## TASK ITEM
Among the entries below, only the lines from the one with "сентябрь и октябрь 2026 г." through the one with "What is your" are wanted, reproduced exactly. Pictures are not wanted.

## Items from a data source
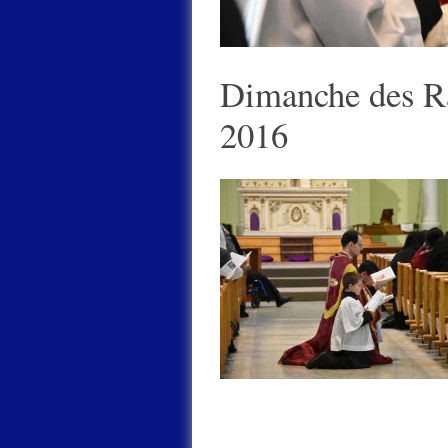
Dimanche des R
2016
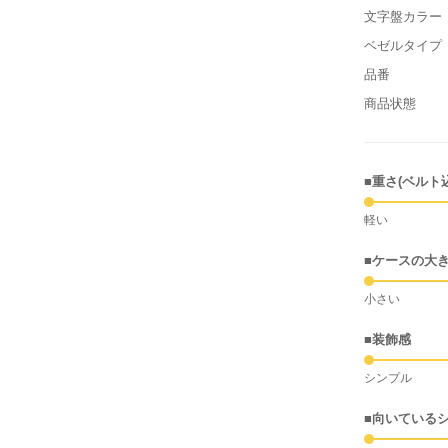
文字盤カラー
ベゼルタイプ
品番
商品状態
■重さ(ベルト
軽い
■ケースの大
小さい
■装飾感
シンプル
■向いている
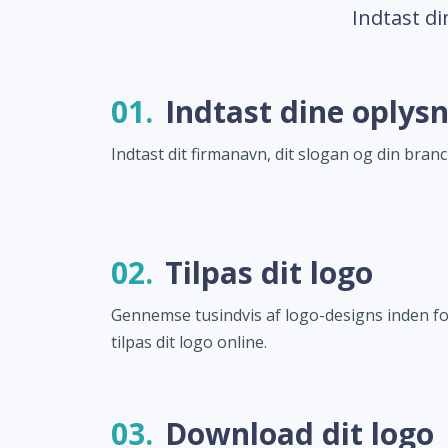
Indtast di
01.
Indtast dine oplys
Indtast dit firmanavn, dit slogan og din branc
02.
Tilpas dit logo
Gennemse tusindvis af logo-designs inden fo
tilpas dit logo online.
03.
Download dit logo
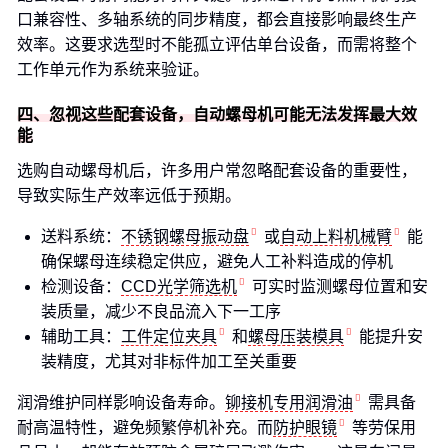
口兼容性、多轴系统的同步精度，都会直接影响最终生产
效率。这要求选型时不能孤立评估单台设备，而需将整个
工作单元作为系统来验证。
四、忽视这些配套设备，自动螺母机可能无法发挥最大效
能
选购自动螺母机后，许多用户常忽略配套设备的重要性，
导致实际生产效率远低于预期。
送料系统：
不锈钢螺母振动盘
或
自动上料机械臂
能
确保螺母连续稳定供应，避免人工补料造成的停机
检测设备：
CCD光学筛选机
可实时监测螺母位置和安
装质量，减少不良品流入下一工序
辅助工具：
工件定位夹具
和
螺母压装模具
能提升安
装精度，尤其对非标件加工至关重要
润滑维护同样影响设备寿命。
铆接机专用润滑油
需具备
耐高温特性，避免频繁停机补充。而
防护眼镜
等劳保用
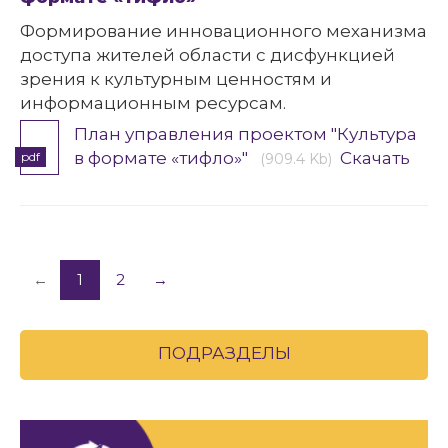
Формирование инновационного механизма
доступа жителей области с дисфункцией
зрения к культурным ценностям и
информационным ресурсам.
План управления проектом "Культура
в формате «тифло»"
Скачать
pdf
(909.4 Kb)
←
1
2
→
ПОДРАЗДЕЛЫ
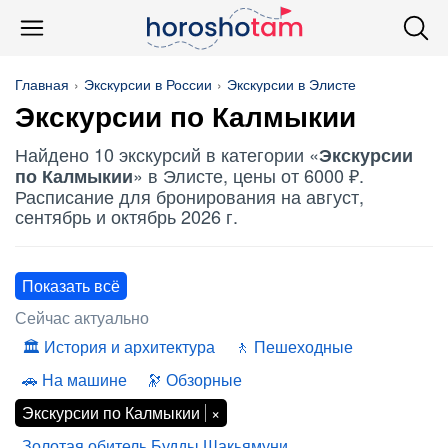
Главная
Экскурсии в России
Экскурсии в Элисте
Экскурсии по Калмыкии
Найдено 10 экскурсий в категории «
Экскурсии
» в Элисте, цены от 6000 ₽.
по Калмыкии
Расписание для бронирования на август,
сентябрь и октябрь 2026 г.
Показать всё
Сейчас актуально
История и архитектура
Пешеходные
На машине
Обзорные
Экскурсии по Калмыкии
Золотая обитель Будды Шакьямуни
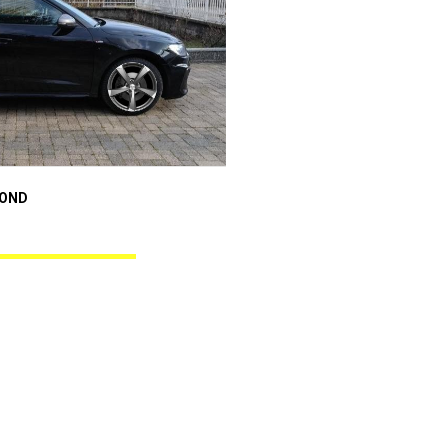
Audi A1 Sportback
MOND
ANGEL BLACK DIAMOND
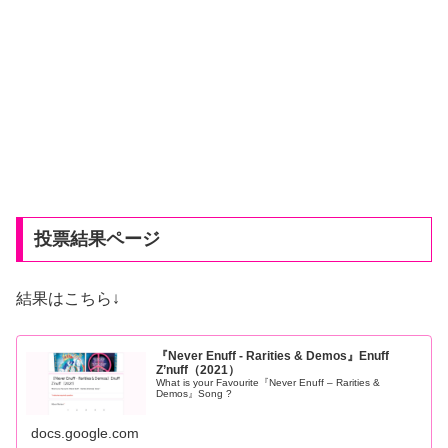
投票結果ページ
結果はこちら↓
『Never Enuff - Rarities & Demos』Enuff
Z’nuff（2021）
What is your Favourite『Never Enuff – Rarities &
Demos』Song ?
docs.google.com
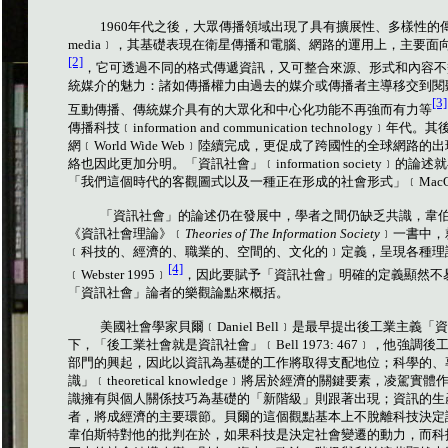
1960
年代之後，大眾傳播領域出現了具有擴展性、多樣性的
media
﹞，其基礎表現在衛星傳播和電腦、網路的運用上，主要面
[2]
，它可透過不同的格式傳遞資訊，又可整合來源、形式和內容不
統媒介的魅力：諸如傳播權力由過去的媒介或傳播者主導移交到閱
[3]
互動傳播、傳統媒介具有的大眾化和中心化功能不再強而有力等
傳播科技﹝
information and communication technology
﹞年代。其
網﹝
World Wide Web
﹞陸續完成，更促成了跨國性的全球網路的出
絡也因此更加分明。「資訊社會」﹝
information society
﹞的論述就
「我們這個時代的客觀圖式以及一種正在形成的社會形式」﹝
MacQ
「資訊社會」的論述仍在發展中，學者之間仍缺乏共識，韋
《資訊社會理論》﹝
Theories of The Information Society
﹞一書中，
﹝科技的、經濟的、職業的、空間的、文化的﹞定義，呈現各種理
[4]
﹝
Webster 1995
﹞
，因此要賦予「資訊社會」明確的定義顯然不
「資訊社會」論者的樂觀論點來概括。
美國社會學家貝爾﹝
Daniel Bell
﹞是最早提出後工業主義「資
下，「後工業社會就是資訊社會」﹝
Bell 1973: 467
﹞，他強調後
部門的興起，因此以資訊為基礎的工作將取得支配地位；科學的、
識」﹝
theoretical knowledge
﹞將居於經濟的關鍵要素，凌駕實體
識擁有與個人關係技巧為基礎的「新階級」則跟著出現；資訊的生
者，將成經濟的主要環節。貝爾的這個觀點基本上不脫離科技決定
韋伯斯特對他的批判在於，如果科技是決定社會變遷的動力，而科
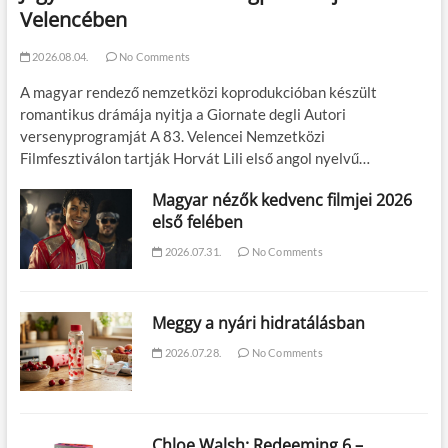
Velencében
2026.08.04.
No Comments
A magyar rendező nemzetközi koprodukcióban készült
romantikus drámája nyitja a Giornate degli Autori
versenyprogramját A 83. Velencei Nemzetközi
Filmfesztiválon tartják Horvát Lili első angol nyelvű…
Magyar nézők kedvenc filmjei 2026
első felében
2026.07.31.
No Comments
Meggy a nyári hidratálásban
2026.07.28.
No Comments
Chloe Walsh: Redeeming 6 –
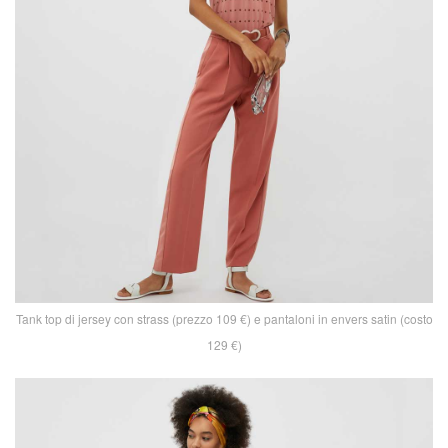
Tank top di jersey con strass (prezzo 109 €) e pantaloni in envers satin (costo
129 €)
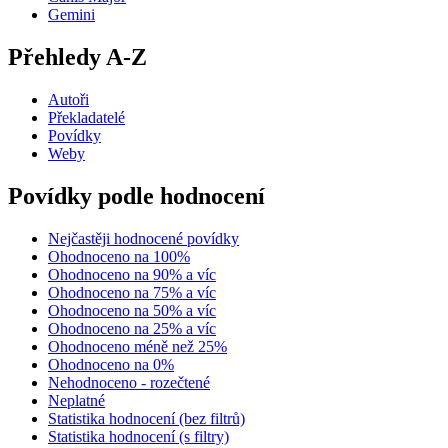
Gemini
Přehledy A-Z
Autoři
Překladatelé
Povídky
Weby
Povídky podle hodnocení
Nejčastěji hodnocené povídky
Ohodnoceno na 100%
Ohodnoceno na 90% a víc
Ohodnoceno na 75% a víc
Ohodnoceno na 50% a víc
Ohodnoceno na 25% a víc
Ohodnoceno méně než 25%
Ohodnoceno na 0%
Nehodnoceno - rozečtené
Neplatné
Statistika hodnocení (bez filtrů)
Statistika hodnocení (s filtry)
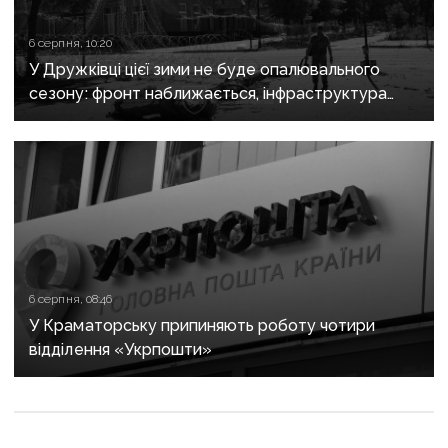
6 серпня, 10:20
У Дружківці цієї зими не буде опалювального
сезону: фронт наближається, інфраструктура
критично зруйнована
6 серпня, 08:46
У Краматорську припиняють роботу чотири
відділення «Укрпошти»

## RESULT
сентябрь и октябрь 2026 г.
Показать всё
Сейчас актуально
История и архитектура
Пешеходные
На машине
Обзорные
Экскурсии по Калмыкии
Золотая обитель Будды Шакьямуни
Audi A1 Sportback
MOND
ANGEL BLACK DIAMOND
投票結果ページ
結果はこちら↓
『Never Enuff - Rarities & Demos』Enuff
Z’nuff（2021）
What is your Favourite『Never Enuff – Rarities &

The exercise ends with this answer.